L’Etat nounou est de plus en plus la forme privilégiée par les démocraties médiatiques. La politique s’y résume en une gestion de l’image du pouvoir. Celui-ci doit être proche des gens et semblable à la plupart d’entre eux. C’est l’astuce d’Obama, l’homme le plus puissant du globe, mais qui va dans les boutiques ou les cafétarias comme tout le monde et s’excuse s’il doit resquiller un peu dans les queues. La proximité compassionnelle est la première des règles. Dès qu’un malheur revêt un dimension un peu collective, le pouvoir incarné au plus haut niveau doit être présent et participer à l’émotion. Chacun sait que les moyens publics seraient mobilisés selon la loi avec ou sans lui. Toutefois, avec le temps, l’émotion qui envahit la vie sociale grâce à la permanence et à la rapidité de l’information augmente l’exigence que ce soit le principal détenteur de pouvoir qui s’investisse dans la gestion de la crise… émotionnelle. Les absences ou les distances ne pardonnent pas. Un Ministre de la santé qui commente, en pull, les effets dévastateurs de la canicule sur les personnes âgées, un Président qui se contente de survoler les inondations de la Nouvelle-Orléans, sont des fautes inexpiables. Schröder fut réélu pour avoir chaussé ses bottes lors des inondations allemandes… Evidemment, la distinction s’impose entre la réaction face à un drame où l’Etat ne joue qu’un rôle faible, voire pas de rôle du tout et celui qui dépend en amont de son action. Soit il peut être, alors, accusé de négligence, soit il peut énergiquement mobiliser sa résilience. C’est ce que Bush avait su faire en 2001. Certains hommes politiques ont plus de talents comme Shérif et d’autres pour animer les cellules de soutien psychologique. Poutine appartient manifestement à la première catégorie.

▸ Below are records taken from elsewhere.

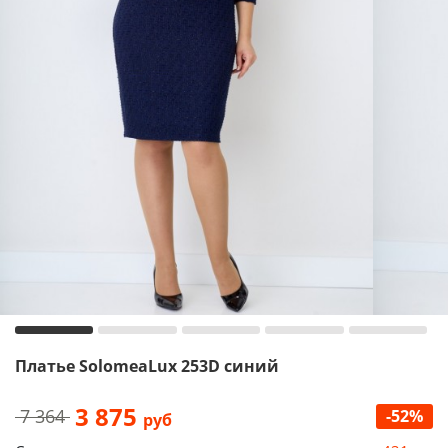
Платье SolomeaLux 253D синий
3 875
7 364
-52%
руб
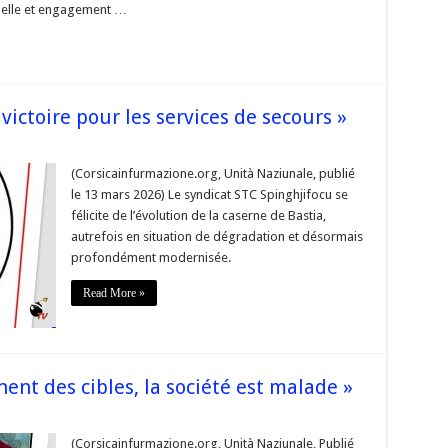
nnelle et engagement …
 victoire pour les services de secours »
,
(Corsicainfurmazione.org, Unità Naziunale, publié
le 13 mars 2026) Le syndicat STC Spinghjifocu se
félicite de l’évolution de la caserne de Bastia,
autrefois en situation de dégradation et désormais
re
profondément modernisée.
ces
Read More »
rs »
ent des cibles, la société est malade »
and
(Corsicainfurmazione.org, Unità Naziunale, Publié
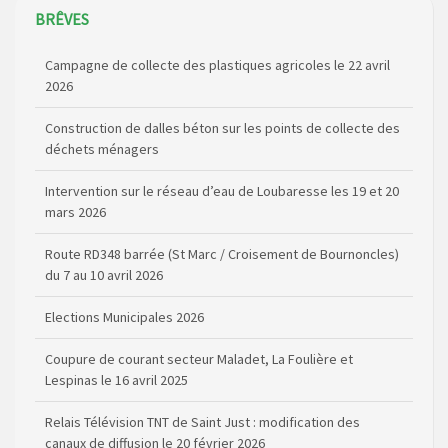
BRÊVES
Campagne de collecte des plastiques agricoles le 22 avril
2026
Construction de dalles béton sur les points de collecte des
déchets ménagers
Intervention sur le réseau d’eau de Loubaresse les 19 et 20
mars 2026
Route RD348 barrée (St Marc / Croisement de Bournoncles)
du 7 au 10 avril 2026
Elections Municipales 2026
Coupure de courant secteur Maladet, La Foulière et
Lespinas le 16 avril 2025
Relais Télévision TNT de Saint Just : modification des
canaux de diffusion le 20 février 2026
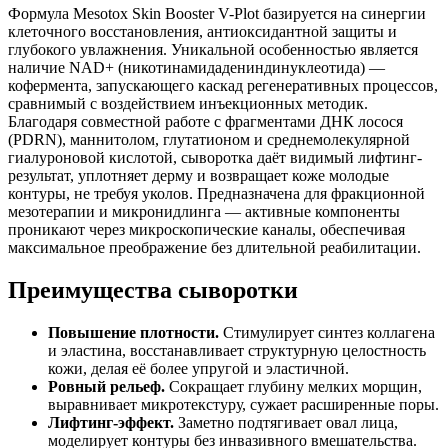
Формула Mesotox Skin Booster V-Plot базируется на синергии
клеточного восстановления, антиоксидантной защиты и
глубокого увлажнения. Уникальной особенностью является
наличие NAD+ (никотинамидадениндинуклеотида) —
кофермента, запускающего каскад регенеративных процессов,
сравнимый с воздействием инъекционных методик.
Благодаря совместной работе с фрагментами ДНК лосося
(PDRN), маннитолом, глутатионом и среднемолекулярной
гиалуроновой кислотой, сыворотка даёт видимый лифтинг-
результат, уплотняет дерму и возвращает коже молодые
контуры, не требуя уколов. Предназначена для фракционной
мезотерапии и микронидлинга — активные компоненты
проникают через микроскопические каналы, обеспечивая
максимальное преображение без длительной реабилитации.
Преимущества сыворотки
Повышение плотности.
Стимулирует синтез коллагена
и эластина, восстанавливает структурную целостность
кожи, делая её более упругой и эластичной.
Ровный рельеф.
Сокращает глубину мелких морщин,
выравнивает микротекстуру, сужает расширенные поры.
Лифтинг-эффект.
Заметно подтягивает овал лица,
моделирует контуры без инвазивного вмешательства.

Notre Président dont l’action politique proprement dite semble vouée à un insuccès certain tente de reconquérir l’opinion en optant pour le second rôle. On ne peut a priori lui reprocher. Tandis que les chiffres du chômage soulignent une fois encore le contre-sens de la politique française, des accidents endeuillent nombre de familles françaises. Le Président de la République a tenu des discours compassionnels et s’est fait l’organisateur principal de la réaction face à ces drames. Celle-ci sur tous les plans semble à la hauteur et il faut s’en féliciter. Le déploiement rapide des moyens après la catastrophe aérienne du Mali et le soutien aux familles des victimes paraissent répondre à l’attente. De plus, M. Hollande a habilement su éviter les images sur fond de carte postale dans l’Océan Indien alors que l’actualité est dramatique. Il est resté à Paris et reçoit les familles. Pour autant, il faut s’interroger sur l’exercice de communication dont on souligne ici et là la réussite et l’évolution de la fonction présidentielle.
Une monarchie constitutionnelle sépare bien les rôles. Le Monarque peut s’identifier à l’émotion collective puisqu’il incarne l’unité nationale. Il n’a aucune arrière-pensée électorale. Le Premier Ministre qui anime la majorité est jugé sur sa politique et non sur son aptitude à l’empathie. Il est clair que l’ambivalence du Président français qui est élu par une partie de la population, mais doit représenter l’ensemble, lui permet de jouer sur les deux tableaux. Aujourd’hui, alors que l’échec de la politique pour laquelle il a été élu est patent, François Hollande a changé en partie celle-ci, et met désormais l’accent sur son rôle de monarque républicain. Il a pour cela deux fers au feu : la mise en scène des commémorations et l’investissement personnel dans les émotions collectives. Figure imposée de la célébration, d’un côté, figure libre de la compassion, de l’autre. Cette lecture de la fonction est une trahison de la Ve République. Le Président, c’est avant tout l’homme de l’orientation du pays dans le long terme aux antipodes de la gestion des émotions collectives au jour le jour. Après la catastrophe aérienne du Mali, un message était nécessaire. Le Président devait-il être en première ligne pour le reste ? En serait-on revenu à l’omni-présidence cette fois plus par souci de reconquête que par volonté d’accaparement ? Ce dont la France a besoin aujourd’hui, c’est d’un appel au courage et au risque, non d’un surcroît de l’accompagnement compassionnel, même lorsque celui-ci est habilement géré, et cet appel devrait venir du Président.